◆ Try it
Using the data below, return word for word every line from the one holding "Αφήστε μια απάντηση" down to the one holding "Jul. 30, 2026". Leave pictures out.

------------------------

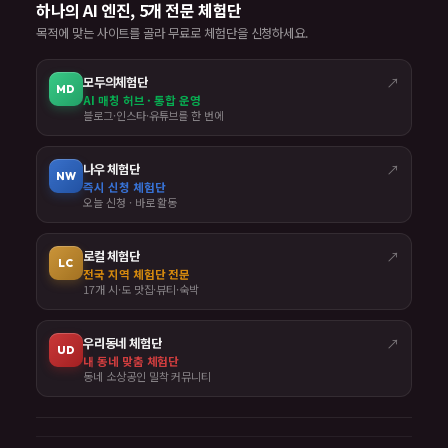
하나의 AI 엔진, 5개 전문 체험단
목적에 맞는 사이트를 골라 무료로 체험단을 신청하세요.
모두의체험단
↗
MD
AI 매칭 허브 · 통합 운영
블로그·인스타·유튜브를 한 번에
나우 체험단
↗
NW
즉시 신청 체험단
오늘 신청 · 바로 활동
로컬 체험단
↗
LC
전국 지역 체험단 전문
17개 시·도 맛집·뷰티·숙박
우리동네 체험단
↗
UD
내 동네 맞춤 체험단
동네 소상공인 밀착 커뮤니티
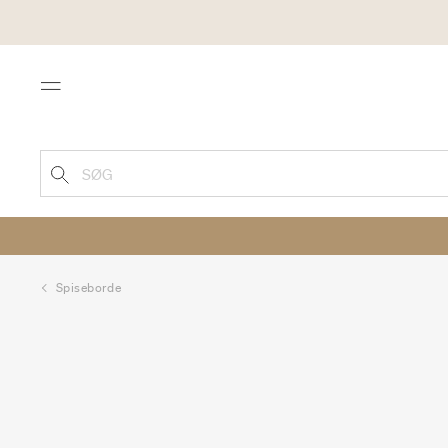
Menu
SØG
Spiseborde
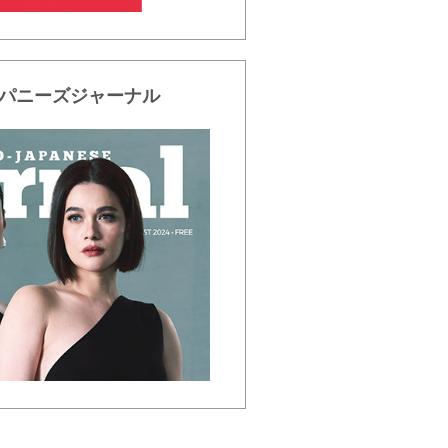
パニーズジャーナル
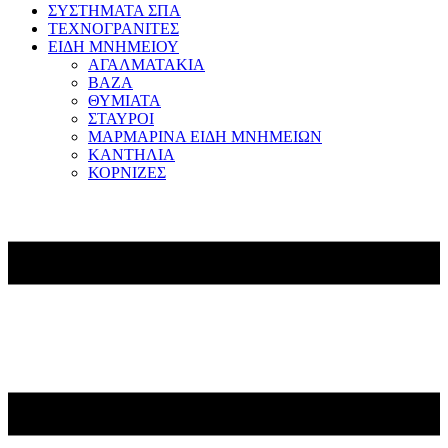
ΣΥΣΤΗΜΑΤΑ ΣΠΑ
ΤΕΧΝΟΓΡΑΝΙΤΕΣ
ΕΙΔΗ ΜΝΗΜΕΙΟΥ
ΑΓΑΛΜΑΤΑΚΙΑ
ΒΑΖΑ
ΘΥΜΙΑΤΑ
ΣΤΑΥΡΟΙ
ΜΑΡΜΑΡΙΝΑ ΕΙΔΗ ΜΝΗΜΕΙΩΝ
ΚΑΝΤΗΛΙΑ
ΚΟΡΝΙΖΕΣ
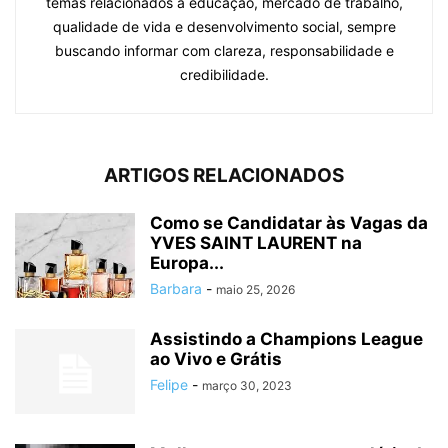
temas relacionados à educação, mercado de trabalho,
qualidade de vida e desenvolvimento social, sempre
buscando informar com clareza, responsabilidade e
credibilidade.
ARTIGOS RELACIONADOS
Como se Candidatar às Vagas da
YVES SAINT LAURENT na
Europa...
Barbara
-
maio 25, 2026
Assistindo a Champions League
ao Vivo e Grátis
Felipe
-
março 30, 2023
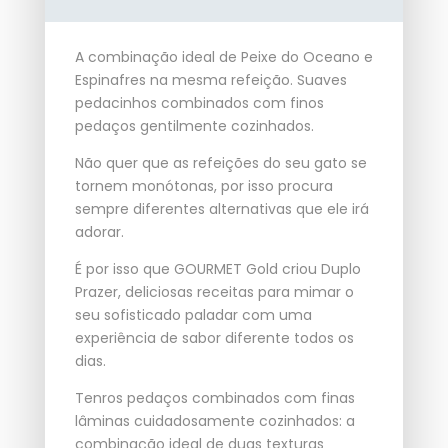
Oceano
num
Molho
A combinação ideal de Peixe do Oceano e
Espinafres
Espinafres na mesma refeição. Suaves
Gourmet
pedacinhos combinados com finos
pedaços gentilmente cozinhados.
Não quer que as refeições do seu gato se
tornem monótonas, por isso procura
sempre diferentes alternativas que ele irá
adorar.
É por isso que GOURMET Gold criou Duplo
Prazer, deliciosas receitas para mimar o
seu sofisticado paladar com uma
experiência de sabor diferente todos os
dias.
Tenros pedaços combinados com finas
lâminas cuidadosamente cozinhados: a
combinação ideal de duas texturas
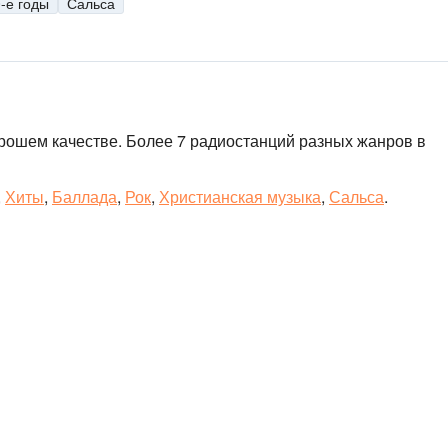
-е годы
Сальса
рошем качестве. Более 7 радиостанций разных жанров в
,
Хиты
,
Баллада
,
Рок
,
Христианская музыка
,
Сальса
.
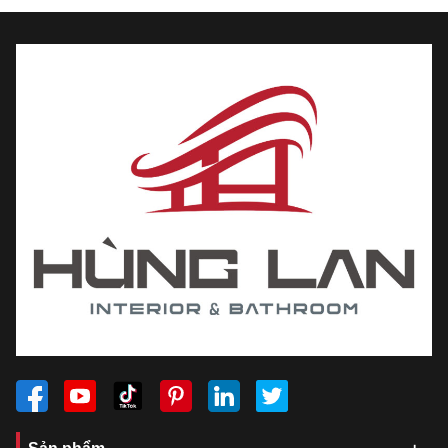
thẩm mỹ vừa có giá trị sử dụng lâu dài, vẻ đẹp
sản phẩm hấp dẫn từ mọi góc nhìn.
Bát sen và tay sen được thiết kế với đầu phun
đặc biệt, giúp tăng áp lực nước lên gấp nhiều
lần so với những vòi sen thông thường. Sen
tắm mang lại cảm giác thoải mái và dễ chịu khi
tắm, đảm bảo lượng nước đều đặn, hoàn toàn
không lo áp lực nước thấp.
Cấu tạo đơn giản, chỉ bao gồm 1 củ sen và 1
bát sen cầm tay, rất dễ sử dụng, lắp đặt cũng
không phức tạp, nếu cần sửa chữa thay thế
cũng dễ dàng.
Mua ngay sen tắm thường Rusit-Vado - thương hiệu đến
từ Anh, chất lượng cao, mẫu mã đẹp, chính hãng, giá rẻ tại
Hùng Lan, hỗ trợ vận chuyển, lắp đặt!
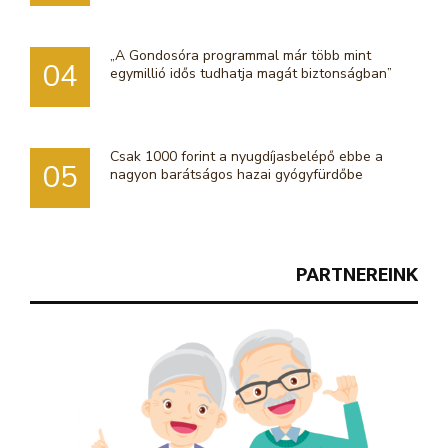
„A Gondosóra programmal már több mint
04
egymillió idős tudhatja magát biztonságban”
Csak 1000 forint a nyugdíjasbelépő ebbe a
05
nagyon barátságos hazai gyógyfürdőbe
PARTNEREINK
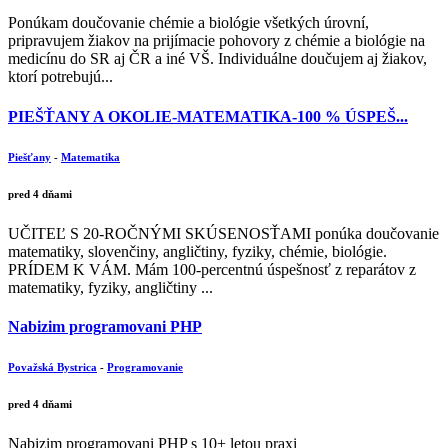
Ponúkam doučovanie chémie a biológie všetkých úrovní,
pripravujem žiakov na prijímacie pohovory z chémie a biológie na
medicínu do SR aj ČR a iné VŠ. Individuálne doučujem aj žiakov,
ktorí potrebujú...
PIEŠŤANY A OKOLIE-MATEMATIKA-100 % ÚSPEŠ...
Piešťany
-
Matematika
pred 4 dňami
UČITEĽ S 20-ROČNÝMI SKÚSENOSŤAMI ponúka doučovanie
matematiky, slovenčiny, angličtiny, fyziky, chémie, biológie.
PRÍDEM K VÁM. Mám 100-percentnú úspešnosť z reparátov z
matematiky, fyziky, angličtiny ...
Nabizim programovani PHP
Považská Bystrica
-
Programovanie
pred 4 dňami
Nabizim programovani PHP s 10+ letou praxi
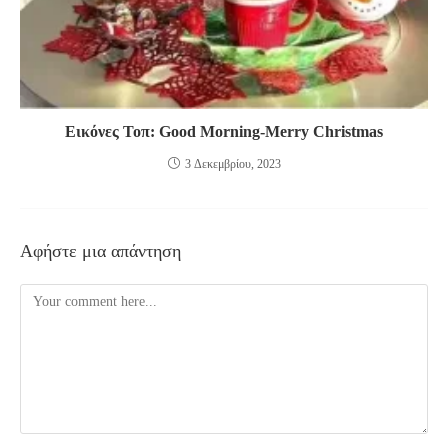
Εικόνες Τοπ: Good Morning-Merry Christmas
3 Δεκεμβρίου, 2023
Αφήστε μια απάντηση
Comment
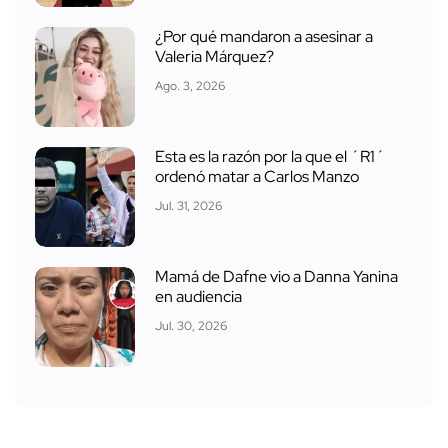
¿Por qué mandaron a asesinar a
Valeria Márquez?
Ago. 3, 2026
Esta es la razón por la que el ´R1´
ordenó matar a Carlos Manzo
Jul. 31, 2026
Mamá de Dafne vio a Danna Yanina
en audiencia
Jul. 30, 2026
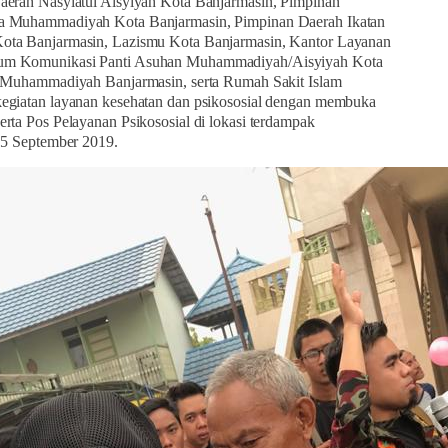
aerah Nasyiatul Aisyiyah Kota Banjarmasin, Pimpinan
a Muhammadiyah Kota Banjarmasin, Pimpinan Daerah Ikatan
ota Banjarmasin, Lazismu Kota Banjarmasin, Kantor Layanan
um Komunikasi Panti Asuhan Muhammadiyah/Aisyiyah Kota
s Muhammadiyah Banjarmasin, serta Rumah Sakit Islam
egiatan layanan kesehatan dan psikososial dengan membuka
rta Pos Pelayanan Psikososial di lokasi terdampak
15 September 2019.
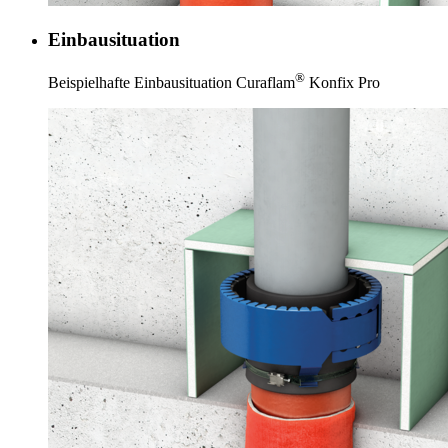
Einbausituation
®
Beispielhafte Einbausituation Curaflam
Konfix Pro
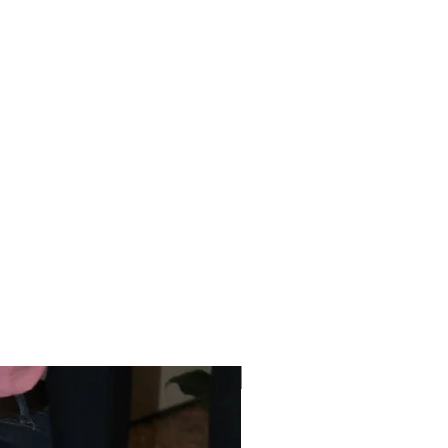
Edad: + de 12 años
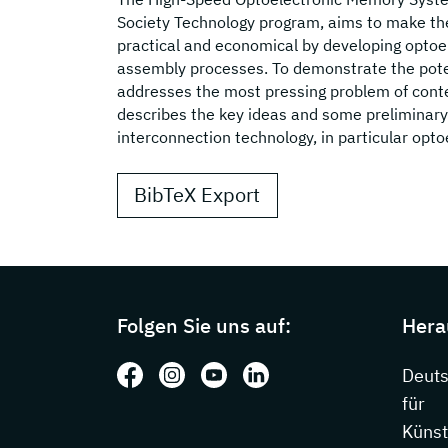
Society Technology program, aims to make the
practical and economical by developing optoe
assembly processes. To demonstrate the pote
addresses the most pressing problem of cont
describes the key ideas and some preliminary 
interconnection technology, in particular opto
BibTeX Export
Page footer with additional information
Folgen Sie uns auf:
Hera
Folgen Sie uns auf: Facebook
Folgen Sie uns auf: Instagram
Folgen Sie uns auf: Youtube
Folgen Sie uns auf: Li
Deut
für
Künst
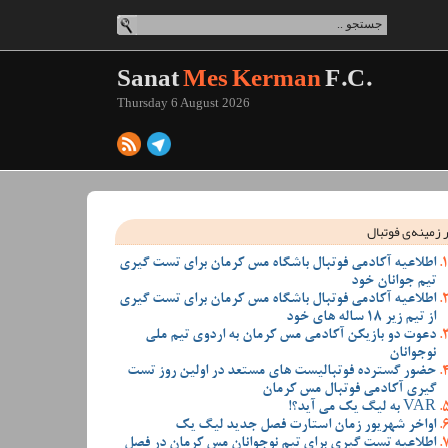
Sanat
Mes Kerman
F.C.
Thursday 6 August 2026
 زمینه‌ی فوتبال
اطلاعیه آکادمی فوتبال باشگاه مس کرمان برای تست گیری
تیم جوانان خود
اطلاعیه آکادمی فوتبال باشگاه مس کرمان برای تست گیری
از تیم زیر 18 ساله های خود
دعوت دو بازیکن آکادمی مس کرمان به اردوی تیم ملی
نوجوانان
حضور گسترده فوتبالیست های مستعد در اولین روز تست
گیری آکادمی فوتبال مس کرمان
VAR به لیگ یک می آید؟!
اواخر شهریور زمان استارت فصل جدید لیگ یک
اطلاعیه تست گیری برای تیم نوجوانان مس کرمان در فصل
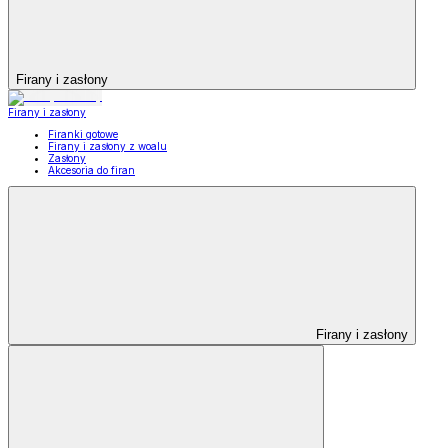
Firany i zasłony
Firany i zasłony
Firanki gotowe
Firany i zasłony z woalu
Zasłony
Akcesoria do firan
Firany i zasłony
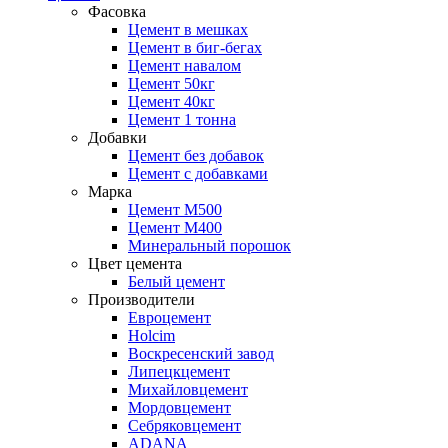
Фасовка
Цемент в мешках
Цемент в биг-бегах
Цемент навалом
Цемент 50кг
Цемент 40кг
Цемент 1 тонна
Добавки
Цемент без добавок
Цемент с добавками
Марка
Цемент М500
Цемент М400
Минеральный порошок
Цвет цемента
Белый цемент
Производители
Евроцемент
Holcim
Воскресенский завод
Липецкцемент
Михайловцемент
Мордовцемент
Себряковцемент
ADANA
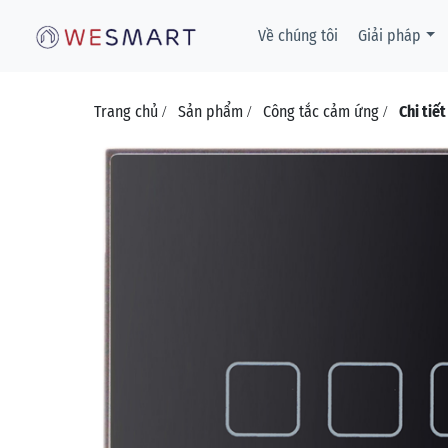
Về chúng tôi
Giải pháp
Trang chủ
Sản phẩm
Công tắc cảm ứng
Chi tiế
/
/
/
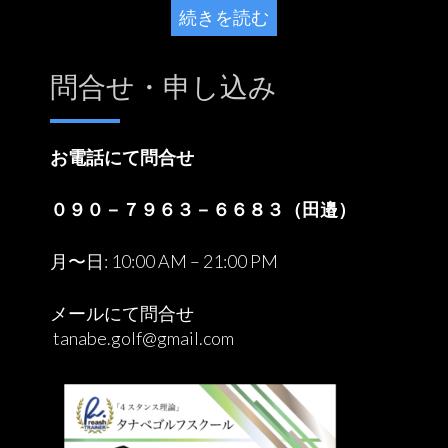
続きを読む
問合せ・申し込み
お電話にて問合せ
０９０－７９６３－６６８３（田邉）
月〜日: 10:00 AM – 21:00 PM
メールにて問合せ
tanabe.golf@gmail.com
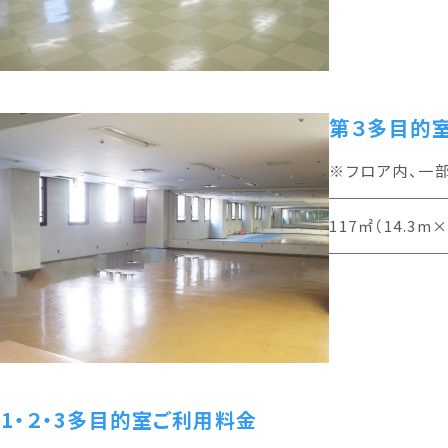
第３多目的
※フロア内、一
117㎡（14.3m
1・２・3多目的室ご利用料金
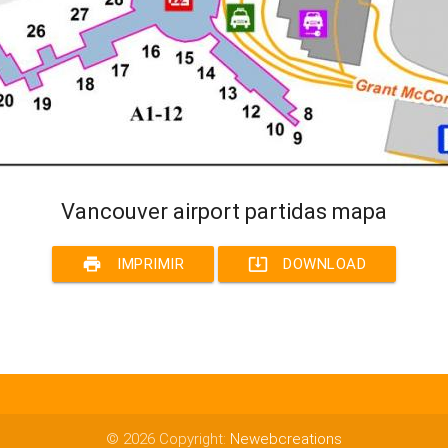
Vancouver airport partidas mapa
print
system_update_alt
IMPRIMIR
DOWNLOAD
© 2026 Copyright:
Newebcreations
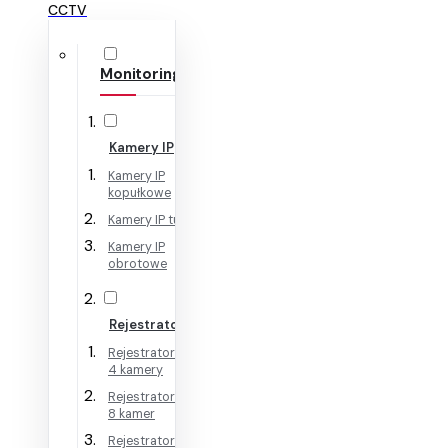
CCTV
Monitoring IP
Kamery IP
Kamery IP
kopułkowe
Kamery IP tubowe
Kamery IP
obrotowe
Rejestratory IP
Rejestratory IP na
4 kamery
Rejestratory IP na
8 kamer
Rejestratory IP na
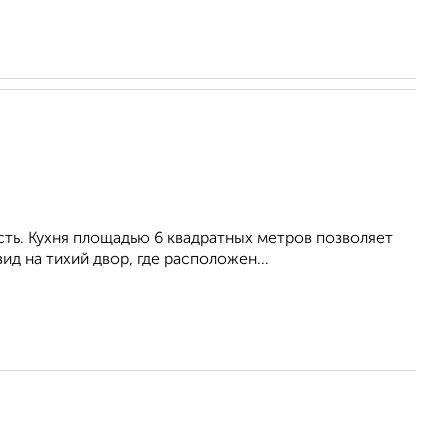
ть. Кухня площадью 6 квадратных метров позволяет
д на тихий двор, где расположен...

------------------------

◆ Answer area
Αφήστε μια απάντηση
Comment
¿Por qué mandaron a asesinar a
Valeria Márquez?
Ago. 3, 2026
Esta es la razón por la que el ´R1´
ordenó matar a Carlos Manzo
Jul. 31, 2026
Mamá de Dafne vio a Danna Yanina
en audiencia
Jul. 30, 2026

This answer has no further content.